Home lab upgrade – Routers

In the last few days, I upgraded the network setup of my home lab. I have replaced two over a decade old CISCO 2610 routers with a newer router. The previous routers were replaced not for their old age; Until they were decommisioned they were working flawlessly. They were decommissioned due to their limitation. Before the upgrade the setup looks like the following:

 Home Lab Network Infrastructure Before the upgrade
Home Lab Network Infrastructure before the upgrade

As seen in the image above, the connection between the 2610 routers is a serial cable. Serial cable limits the connection speed up to 8 Mbps. Moreover, the connection was not stable at all. As a result, connecting VMs to the Internet is barely possible.

New routers requirements

For a basic infrastructure for my home lab, I do not have niche requirements. Thus, my requirements were dual gigabit ports, not too old and there is room for future ios updates and lastly, it is affordable. I chose CISCO1921-SEC/K9 to replace the current 2610 routers I use. CISCO1921-SEC/K9 is a dual gigabit connection and it is supported by Cisco until 2020. Moreover, it has some security features like VPN connectivity, firewall IOS, and others as well.

Buying the new router

I live in Bahrain and Bahrain does not have a market for used enterprise equipment. As a result, I needed to get my router from outside of Bahrain as I did with my servers. For this purchase, I decided not to spend a lot. Thus, I had a limited budget. I tried buying from US and German-based websites that sell used and refurbished equipment. The shipping cost was too high for the price of the device. Then, I looked into other options like eBay and surprisingly Amazon. I ended up buying my router from Amazon. I bought one router instead of two. The reason is that I do not think about building a two sites architecture for the time being. I paid about $142 (About 43 BD) including shipping!!

Buying a single router will change how devices are connected to each other. The new arrangement will eliminate the need for using dynamic routes (OSPF, EIGRP..) because all networks are handled by a single router. The below image shows how devices are not connected in the home lab.

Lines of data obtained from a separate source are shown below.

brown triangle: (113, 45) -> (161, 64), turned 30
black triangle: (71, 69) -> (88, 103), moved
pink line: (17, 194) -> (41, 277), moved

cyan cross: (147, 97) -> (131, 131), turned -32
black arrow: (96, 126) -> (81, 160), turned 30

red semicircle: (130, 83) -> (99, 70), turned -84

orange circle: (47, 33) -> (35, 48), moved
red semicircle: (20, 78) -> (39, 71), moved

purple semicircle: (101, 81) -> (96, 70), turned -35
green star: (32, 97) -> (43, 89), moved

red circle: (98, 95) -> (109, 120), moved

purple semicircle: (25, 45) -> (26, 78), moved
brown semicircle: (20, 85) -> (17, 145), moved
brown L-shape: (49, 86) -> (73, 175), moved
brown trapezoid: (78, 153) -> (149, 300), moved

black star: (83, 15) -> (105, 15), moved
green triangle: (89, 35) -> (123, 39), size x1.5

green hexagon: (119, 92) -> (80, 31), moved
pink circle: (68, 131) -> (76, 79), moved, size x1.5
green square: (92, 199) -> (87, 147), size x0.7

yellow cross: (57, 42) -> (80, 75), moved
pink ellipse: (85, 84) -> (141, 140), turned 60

 Home Lab Network Infrastructure Afterthe upgrade
Home Lab Network Infrastructure After the upgrade

Future Plans

Buying the new router allows me to connect my home lab to the Internet properly (Finally). Moreover, the new setup allows me to deploy services like WSUS and others in my current home lab. Which means more ideas for future blog posts. Also, it allows me to experiment with some of CISCO related security features like VPN and others.